Traugott Giesen Kolumne 23.02.2002 aus "Die Welt" Ausgabe Hamburg

Das Glück der Spiele

Salt Lake City steigert unser Lebensgefühl. Die Olympischen Spiele in dieser wunderschönen Gegend reißen mit zur Freude. Und die Schicksale zwischen himmelhochjauchzend und zutodebetrübt verschaffen uns Tiefgang und Hochgefühl. Wir schauen den Artisten des Sports bei ihrem Gipfeltreffen zu, porentief und hautnah sind wir verknüpft mit deren Gedeih und Verderb. Das ganze Leben ist ja eine Buckelpiste, oder eine Kombination aus Laufen und Zielen und Treffen, ein Teamprojekt wie Eishockey. Gewinnen und Verlieren hängt an Sekunden. Die Spiele bringen auf den Punkt unser Kämpfen und Glücken und Scheitern.

Und immer ist es doch eine Mischung aus Gnade und Leistung, wenn Gelingen gelingt. Und wem viel anvertraut ist, von dem wird viel erwartet. Und es spielt soviel Unwägbares mit, im eigenen Leben und auf der Piste. Unendlich viel Begabung und endloses Mühen machen die Leistung; wenn dazu kommt die richtige Einschätzung von allem ringsum, und die Begabung, der richtigen Einschätzung gemäß die richtigen Schritte tun.

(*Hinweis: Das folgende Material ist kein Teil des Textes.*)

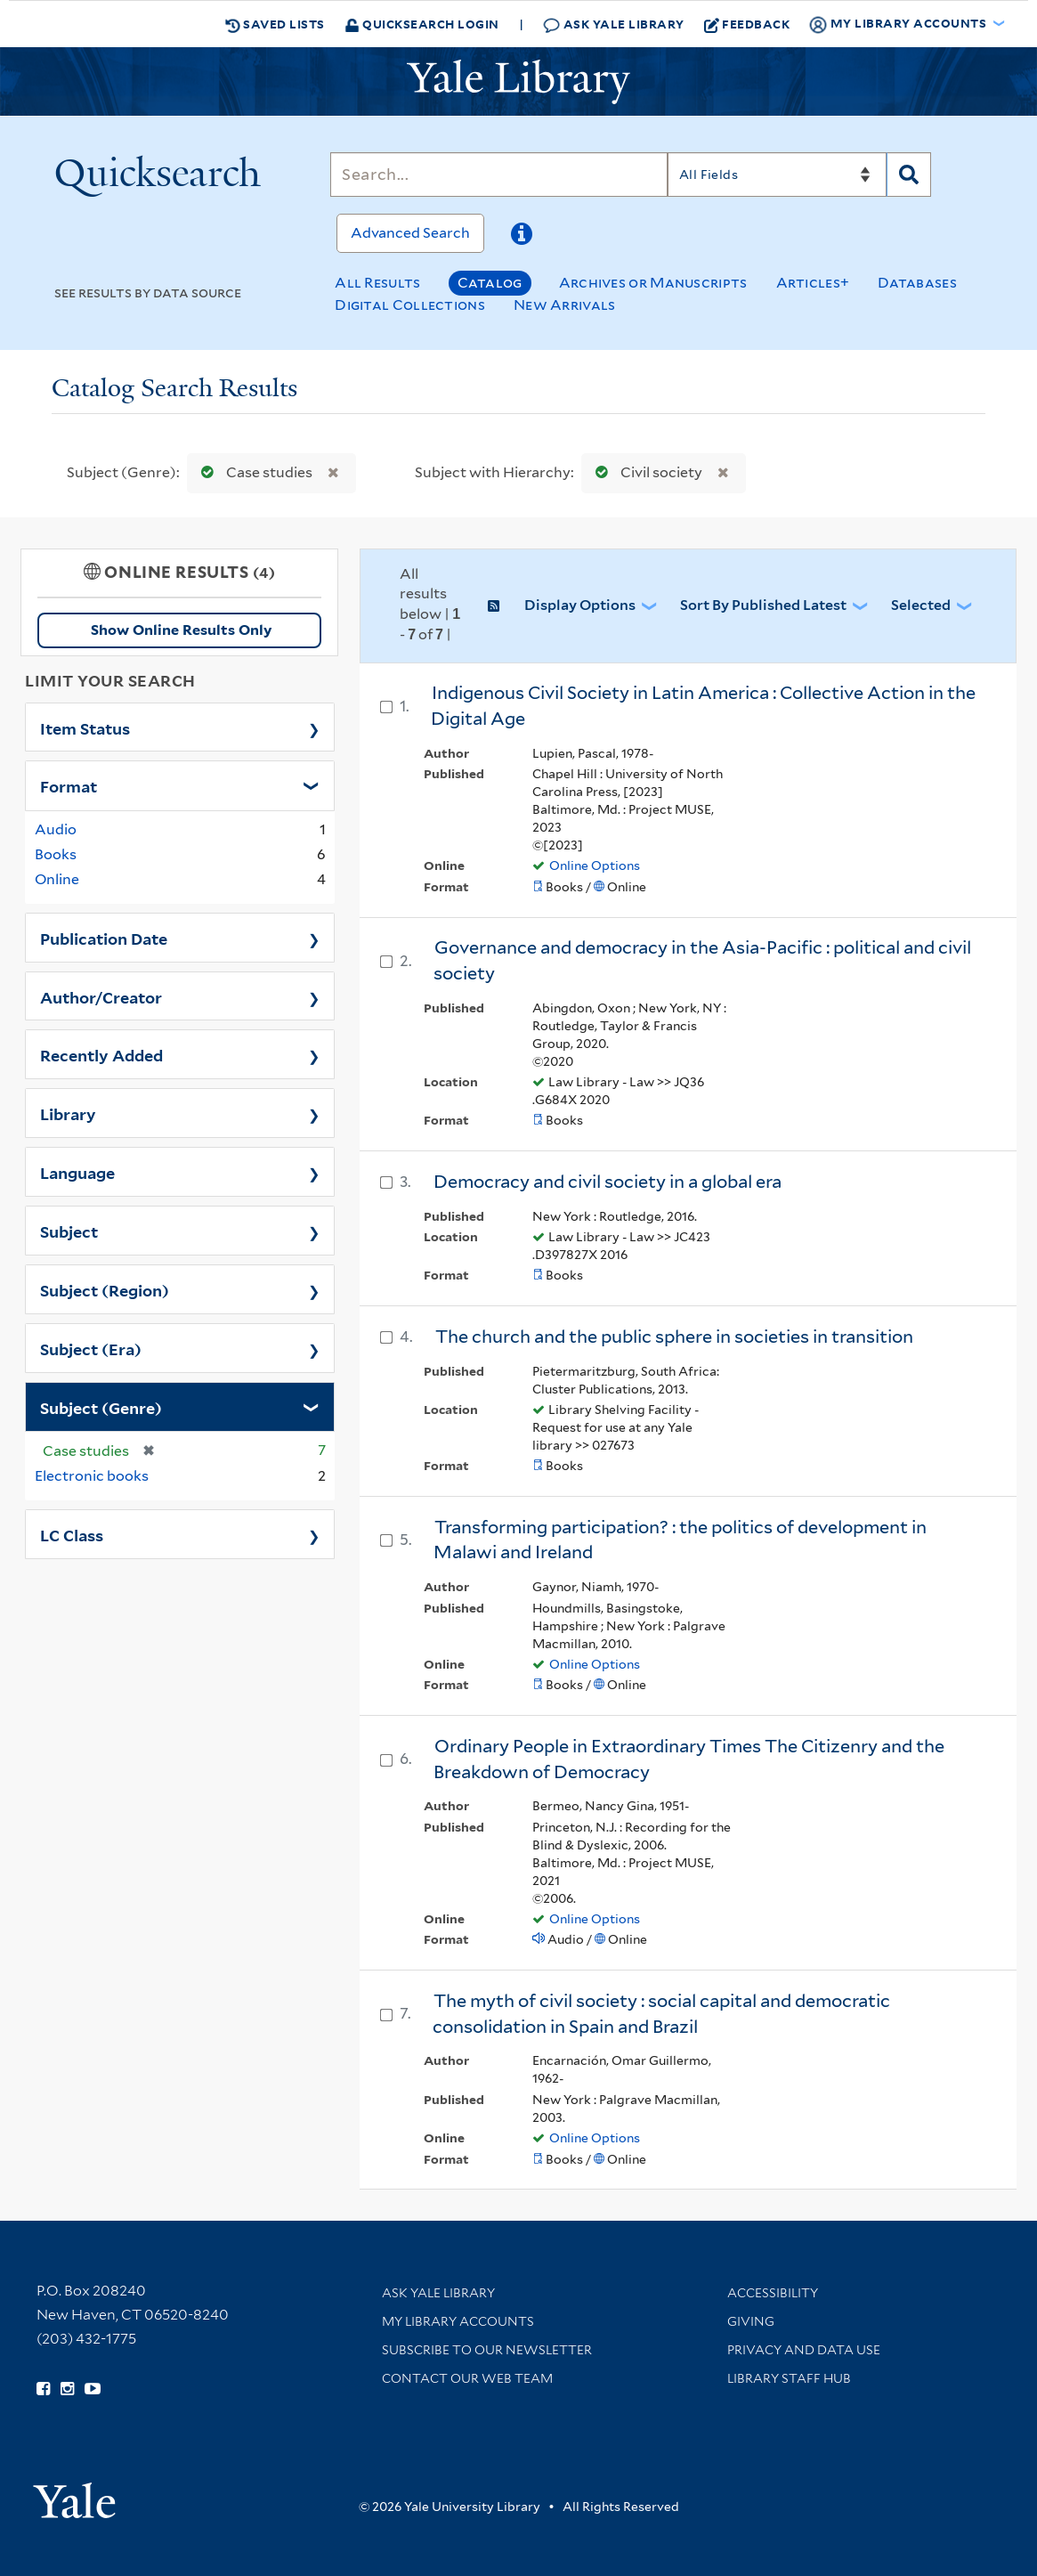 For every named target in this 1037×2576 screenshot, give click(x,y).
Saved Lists (275, 24)
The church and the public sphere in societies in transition (674, 1336)
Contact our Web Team (467, 2378)
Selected (921, 605)
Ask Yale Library (614, 24)
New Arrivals (565, 305)
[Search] (498, 174)
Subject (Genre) (101, 1407)
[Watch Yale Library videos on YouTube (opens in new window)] (93, 2389)
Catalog (490, 282)
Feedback (747, 24)
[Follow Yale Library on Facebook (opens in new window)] (43, 2389)
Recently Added (101, 1054)
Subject (69, 1230)
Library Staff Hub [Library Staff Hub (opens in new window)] (789, 2378)
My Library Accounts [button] (899, 24)
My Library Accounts (458, 2321)
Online (57, 879)
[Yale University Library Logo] (519, 82)
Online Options (594, 865)
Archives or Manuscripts (653, 282)
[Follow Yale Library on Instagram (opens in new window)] (67, 2389)
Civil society (645, 472)
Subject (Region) (104, 1289)
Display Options (580, 605)
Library (68, 1113)
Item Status (85, 727)
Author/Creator (101, 996)
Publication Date (103, 937)
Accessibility (772, 2293)
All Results (377, 282)
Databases (917, 282)
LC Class (71, 1534)
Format (68, 785)
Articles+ (813, 282)
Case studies (252, 472)
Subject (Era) (91, 1348)
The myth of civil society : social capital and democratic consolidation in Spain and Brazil (661, 2013)
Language (77, 1171)
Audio (56, 829)
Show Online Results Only (181, 630)
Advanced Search (410, 232)
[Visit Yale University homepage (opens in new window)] (74, 2494)
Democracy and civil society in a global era (607, 1181)
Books (56, 854)
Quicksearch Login (421, 23)
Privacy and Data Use (803, 2350)
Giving (750, 2321)
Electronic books (92, 1475)
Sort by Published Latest (763, 605)
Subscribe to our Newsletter (487, 2350)
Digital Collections (410, 305) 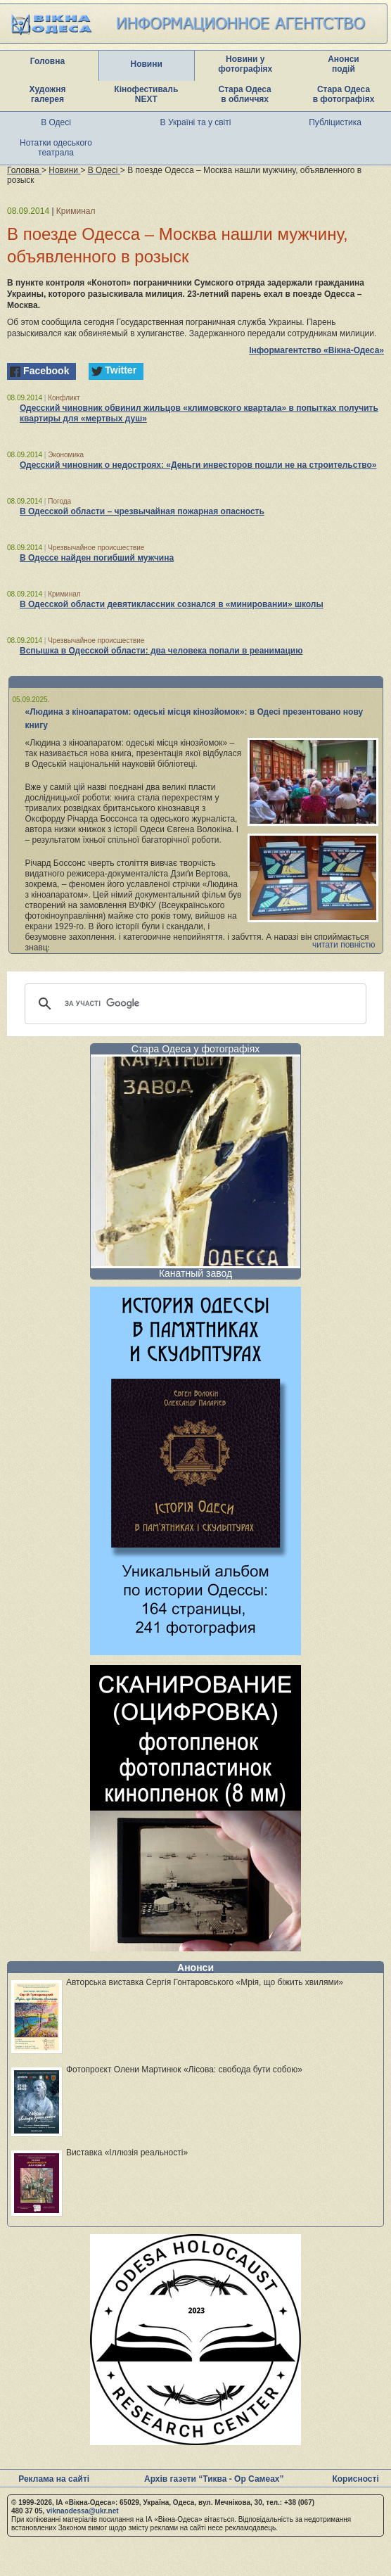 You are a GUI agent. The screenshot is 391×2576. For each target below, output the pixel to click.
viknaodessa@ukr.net (82, 2511)
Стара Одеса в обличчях (245, 94)
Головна (47, 61)
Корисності (355, 2479)
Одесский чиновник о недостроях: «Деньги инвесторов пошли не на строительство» (198, 465)
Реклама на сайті (53, 2479)
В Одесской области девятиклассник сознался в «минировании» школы (171, 604)
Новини (146, 64)
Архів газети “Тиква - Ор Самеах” (213, 2479)
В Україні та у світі (195, 122)
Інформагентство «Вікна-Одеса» (316, 350)
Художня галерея (48, 94)
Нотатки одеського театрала (56, 148)
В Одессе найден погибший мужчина (97, 558)
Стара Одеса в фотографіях (344, 94)
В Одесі (56, 122)
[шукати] (193, 1003)
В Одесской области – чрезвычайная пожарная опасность (142, 511)
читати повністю (344, 945)
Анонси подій (343, 64)
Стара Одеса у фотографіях (196, 1048)
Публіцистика (335, 122)
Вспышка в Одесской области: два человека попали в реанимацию (161, 651)
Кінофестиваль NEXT (146, 94)
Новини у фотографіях (245, 64) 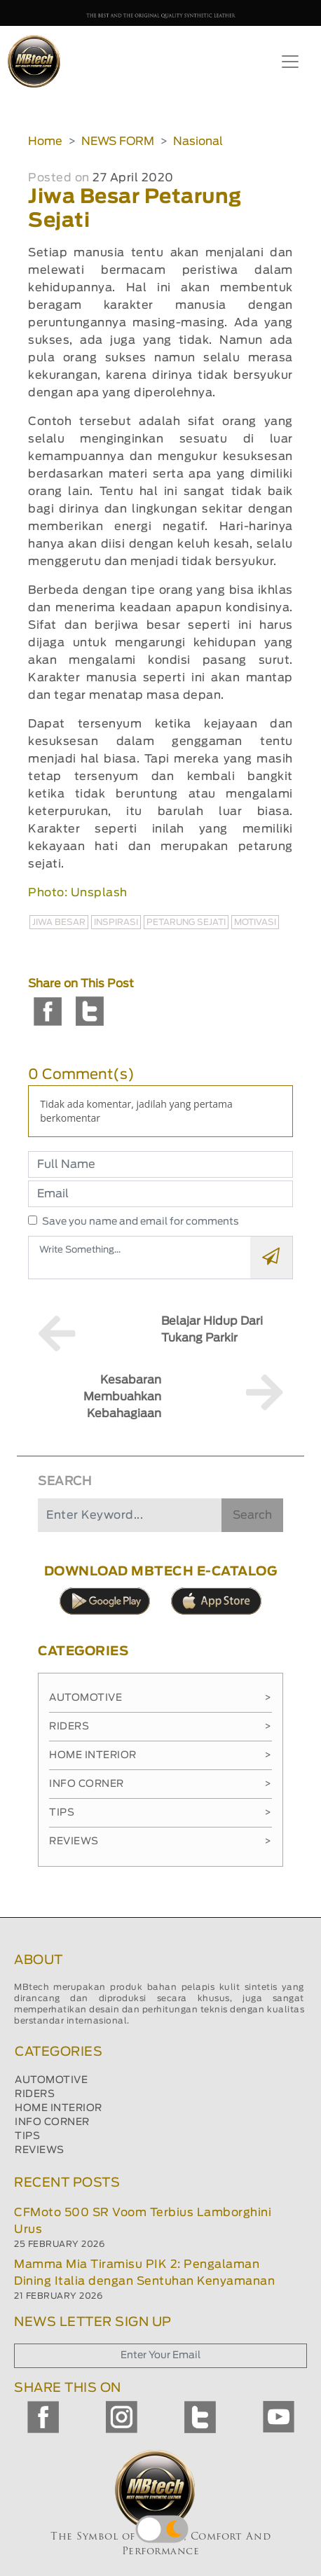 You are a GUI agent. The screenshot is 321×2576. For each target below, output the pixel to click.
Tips (160, 1813)
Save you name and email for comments (140, 1222)
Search (252, 1515)
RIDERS (35, 2094)
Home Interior (160, 1755)
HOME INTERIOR (58, 2108)
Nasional (198, 141)
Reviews (160, 1841)
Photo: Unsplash (78, 892)
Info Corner (160, 1784)
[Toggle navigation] (290, 62)
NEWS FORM (117, 141)
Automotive (160, 1698)
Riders (160, 1727)
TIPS (27, 2136)
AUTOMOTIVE (51, 2080)
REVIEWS (39, 2150)
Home (45, 141)
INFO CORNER (52, 2122) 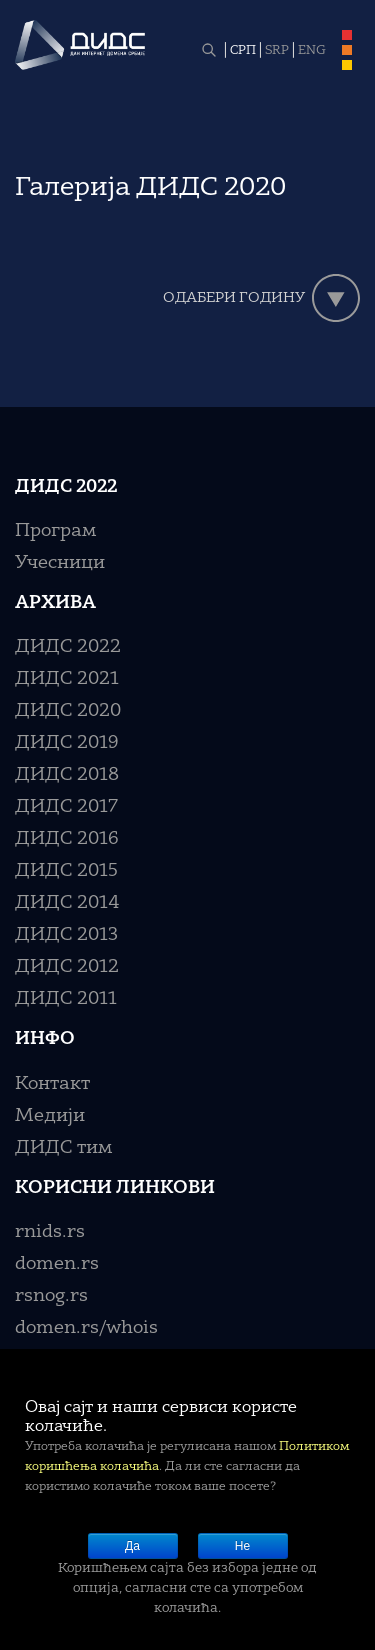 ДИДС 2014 (67, 903)
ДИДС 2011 (66, 999)
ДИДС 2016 (67, 839)
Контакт (52, 1084)
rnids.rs (50, 1232)
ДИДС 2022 (68, 647)
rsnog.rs (51, 1296)
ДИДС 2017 (66, 807)
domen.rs (57, 1264)
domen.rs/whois (86, 1328)
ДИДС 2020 (68, 711)
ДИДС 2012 (67, 967)
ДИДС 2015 (66, 871)
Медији (50, 1116)
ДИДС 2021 (67, 679)
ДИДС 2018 (67, 775)
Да (132, 1546)
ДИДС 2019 (67, 743)
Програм (55, 531)
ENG (312, 51)
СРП (243, 51)
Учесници (60, 563)
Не (242, 1546)
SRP (277, 51)
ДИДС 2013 (66, 935)
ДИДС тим (63, 1148) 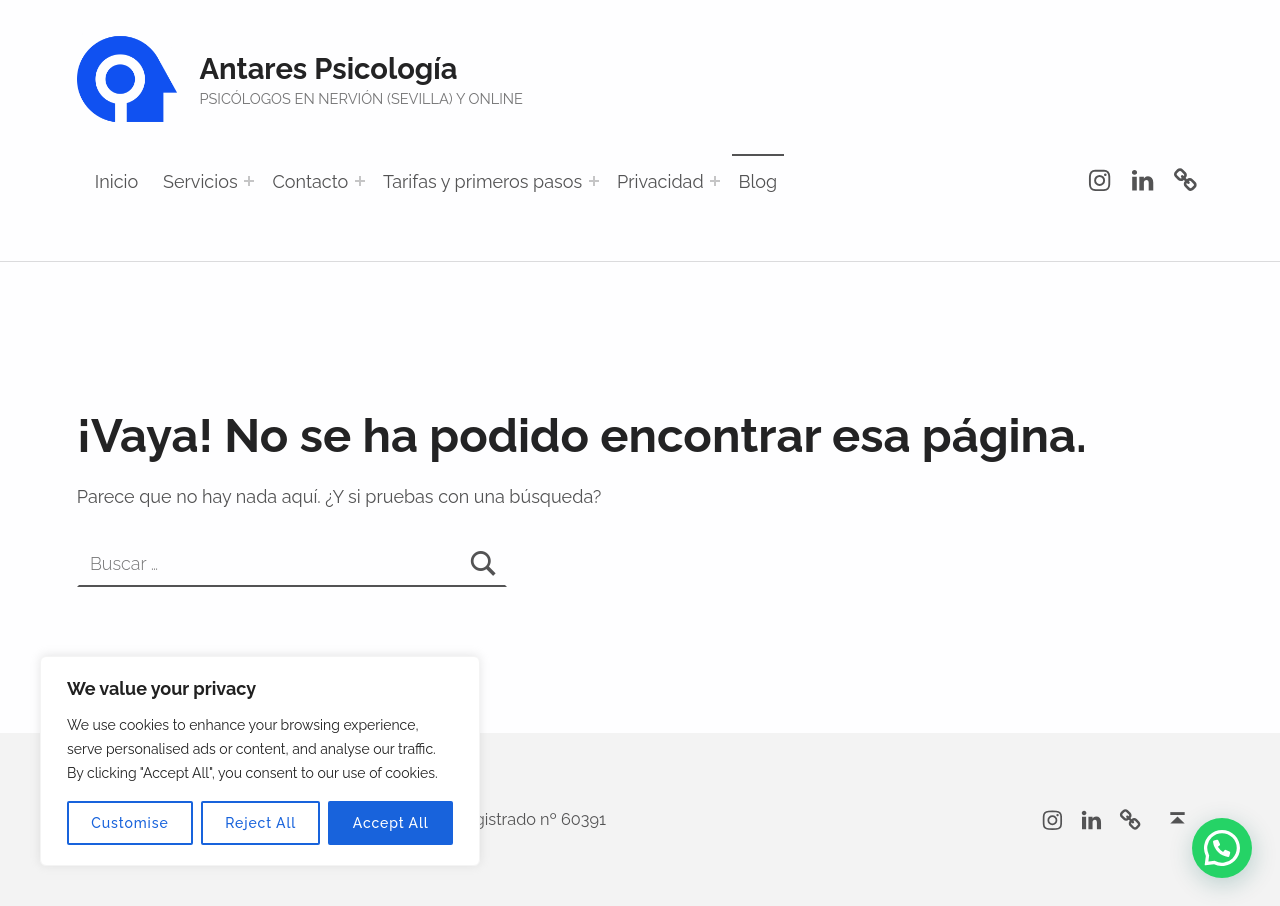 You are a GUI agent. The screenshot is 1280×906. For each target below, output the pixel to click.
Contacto (310, 181)
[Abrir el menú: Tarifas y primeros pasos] (594, 181)
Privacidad (660, 181)
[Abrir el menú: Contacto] (360, 181)
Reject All (260, 823)
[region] (260, 761)
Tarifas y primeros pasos (482, 181)
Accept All (391, 823)
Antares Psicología (328, 69)
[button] (1222, 848)
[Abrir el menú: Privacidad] (715, 181)
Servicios (200, 181)
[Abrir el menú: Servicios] (249, 181)
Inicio (116, 181)
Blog (757, 181)
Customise (129, 823)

So sind die glanzvollen sportlichen Tage die Beute schier endlosen Sichschindens. Und die Sieger und Verlierer sind Stellvertreter von uns allen. Wir mühen uns auch und würden auch gern mal aufs Treppchen gebeten. Aber unsere Siege sind nicht fernsehtauglich, wir freuen uns im Kleinen und meist ohne Zeugen. Darum feiern wir die Sieger mit. Sie stehen auch an unserer Statt im Licht. Und auch die Verlierer sind unsere Doppelgänger: eben noch so siegessicher, stolpern sie, werden überholt, gehen zu Boden, scheitern. Und der Beifall gilt anderen. Es bleibt nur Mitleid, das schnell erkaltet.

Olympia ist auch die hohe Schule, die eigenen Grenzen anzunehmen. Also unter Mühen bis an die eigenen Grenzen gehen und den Besseren notfalls ziehen lassen, ihm dann die Ehre zu zollen. Und trotz allem wieder aufstehen, weitermachen, hinterherfahren - und wenn auch als Letzter im Ziel, so doch dabei und nicht vergeblich.
Es kann uns auch ein tiefer Respekt überkommen vor dem Körper, dieser wunderbaren Schöpfung. Wir Normalmenschen sind ja dagegen Sofakartoffeln, wir machen mehr mit dem Kopf und auf dem Hintern als mit dem ganzen Leib. Daß an die Olympiade die Paralympics anschließen, ist ein Schrei, auch den Körper mit Handikap zu ehren. Sicher steckt in mach einem Leib mit Behinderung eine geistvollere Seele als in so vielen vorübergehend sehr makellosen Körpern.

Es gibt auch Geld für die Sieger, aber was an den Spielen so anrührt ist die Begeisterung, die Freude, die Kameradschaft und die Lust, es gut zu machen, es besser, noch besser zu machen als die Anderen. Diese Lust am Erfolg ist ein Menschenschatz, wir brauchen die Triebkraft, es besser zu machen, kostengünstiger, gesünder, weniger schädlich. Die Spiele zeigen, daß wir können, wenn wir wollen. Und gegen Hass und Gewalt hilft die Leidenschaft, die Kräfte zu messen im Spiel.